Here, we see large residuals for the fitted values with a clear pattern of very negative, then very positive followed by somewhat negative residuals.

How can we then fit a model in the absence of a theoretical formula relating these two variables? The answer is polynomial regression. This is in fact a kind of linear regression but the regression is performed on a combination of basis functions of x, where each basis function raises X to a higher level power.

Unfortunately, we don't actually know what kind of polynomial is required, so we will start with low order polynomials and advance. We use the function I() to tell R that the contents inside the parentheses are a mathematical function that should be interpreted independently and passed to the regression formula, as follows:

fit.quadratic <- lm(height ~ age + I(age^2))
plot(fit.quadratic, which = 1)
fit.cubic <- lm(height ~ age + I(age^2)+ I(age^3))
plot(fit.cubic, which = 1)
fit.quartic <- lm(height ~ age + I(age^2)+ I(age^3)+ I(age^4))
plot(fit.quartic, which = 1)
fit.quintic <- lm(height ~ age + I(age^2)+ I(age^3)+ I(age^4)+ I(age^5))
plot(fit.quintic, which = 1)
fit.sextic <- lm(height ~ age + I(age^2)+ I(age^3)+ I(age^4)+ I(age^5)+ I(age^6))
plot(fit.sextic, which = 1)
fit.septic <- lm(height ~ age + age + I(age^2)+ I(age^3)+ I(age^4)+ I(age^5) + I(age^6)+ I(age^7))
plot(fit.septic, which = 1)

For the sake of saving space, we don't show all of the plots; however, as can be seen in the following diagram, with each higher order polynomial, the residuals versus fitted plot improves:

Performing a polynomial regression in R

The approach of fitting high order polynomials might seem difficult to many readers to stomach for a variety of reasons. To begin with, it might just intuitively seem ridiculous. Additionally, once you get to a fourth order polynomial, it is not clear whether higher order polynomials are any better. However, we still had to get to a fourth order polynomial in our data modeling exercise. It is generally recommended to use polynomials of no more than cubic order to avoid the problem of nonconvergence.

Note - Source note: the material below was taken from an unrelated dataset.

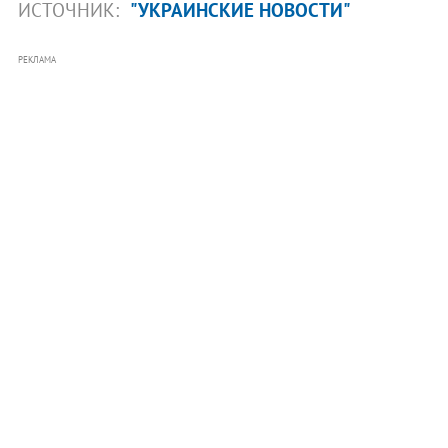
ИСТОЧНИК:
"УКРАИНСКИЕ НОВОСТИ"
РЕКЛАМА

Nonconvergence is a problem in many estimation algorithms, and a problem of high order polynomials in particular. Practically speaking, this problem can result in a polynomial that produces wildly fluctuating interpolated values. This can generally be avoided if no term in the polynomial is raised to a power higher than three. The problem lies in the distribution of interpolation points. Try the following code illustrating Runge's phenomenon (a prototypical example of the noncovergence problem), as an example:

Using data that has equally spaced interpolation points, as shown in the following code:

runge <- function(x) {return(1/(1+x^2))}
x<-seq(-5,5, 0.5)
y <- runge(x)
plot(y~x)
fit.runge <- lm(y~x+I(x^2)+I(x^3)+I(x^4)+I(x^5)+I(x^6))
lines(fit.runge$fitted ~ x)

The circles represent the actual points of the function, which one's intuition might suggest is a simple bell-shaped curve but the polynomial curve fit to these points oscillates wildly at the edges.

We can reduce this fluctuation by giving more interpolation points at the extremes of the interpolation interval using data with a high density of points at the extremes and a few points in the middle, as follows:

x2<-c(seq(-5,-4.05, 0.05),seq(-4, 4, 1), seq(4.05, 5, 0.05))
y2 <- runge(x2)
fit.runge.2 <- lm(y2~x2+I(x2^2)+I(x2^3)+I(x2^4)+I(x2^5)+I(x2^6))
lines(fit.runge.2$fitted ~ x2, col = 'red')

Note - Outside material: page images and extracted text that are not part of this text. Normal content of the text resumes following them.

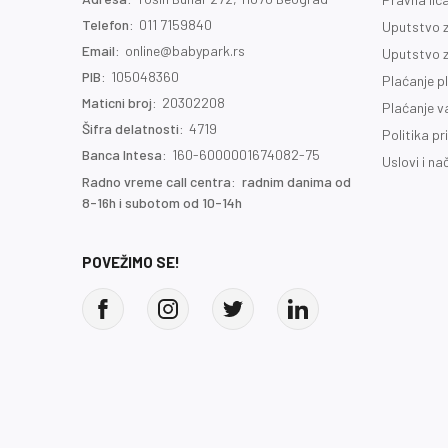
Telefon:
011 7159840
Uputstvo z
Email:
online@babypark.rs
Uputstvo z
PIB:
105048360
Plaćanje p
Maticni broj:
20302208
Plaćanje 
Šifra delatnosti:
4719
Politika pr
Banca Intesa:
160-6000001674082-75
Uslovi i na
Radno vreme call centra: radnim danima od
8-16h i subotom od 10-14h
POVEŽIMO SE!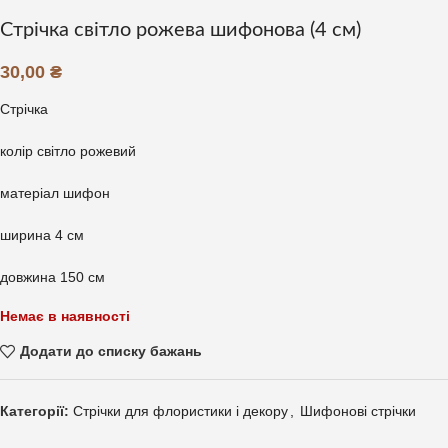
Стрічка світло рожева шифонова (4 см)
30,00
₴
Стрічка
колір світло рожевий
матеріал шифон
ширина 4 см
довжина 150 см
Немає в наявності
Додати до списку бажань
Категорії:
Стрічки для флористики і декору
,
Шифонові стрічки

This technique helps to deal with noncovergence in made-up data, in which we get to choose interpolation points. Unfortunately, with real data, we don't get to choose where our interpolation points lie, so this solution can't be used.

The truth is that the relationship that we graphically see does not look like any common polynomial, and as such, it is really a bit unfair to apply polynomial regression to height versus age for all ages. A better approach might be to acknowledge that there are likely to be two distinct regimes; one in which people are growing and maturing and the other in which their growth has leveled off and might be declining. Let's start by breaking the sample into two age groups:

  • Those up to the age of 18, whom we expect to be growing
  • Those over the age of 18, for whom we expect growth has completed

The following code is used to break the samples:

detach(body.measures)
youths <- which(body.measures$age %in% c(2:18))
adults <- which(body.measures$age %in% c(19:80))
body.measures.youths <- body.measures[youths,]
body.measures.adults <- body.measures[adults,]
attach(body.measures.youths)
plot(height ~ age)

The result is shown in the following plot:

Performing a polynomial regression in R

We can understand from the previous plot that there is a curvilinear relationship between age and height. Furthermore, a visual inspection shows that this sort of curve looks like the kind that might be amenable to polynomial modeling. Let's have a look at the following code:

fit.cubic.youths <- lm(height ~ age + I(age^2)+ I(age^3))
plot(fit.cubic.youths, which = 1)

Here, we see a nice plot of residuals versus fitted, with residuals simply showing random errors rather than an organized pattern of misfit. Let's look at how the predicted model looks in comparison to the data:

plot(age, height, pch = 16, col = 'gray', xlab = 'Age', ylab = 'Height', main = 'Height vs Age (in youths)')
points(fit.cubic.youths$fitted ~ age, pch = 16, cex = 1)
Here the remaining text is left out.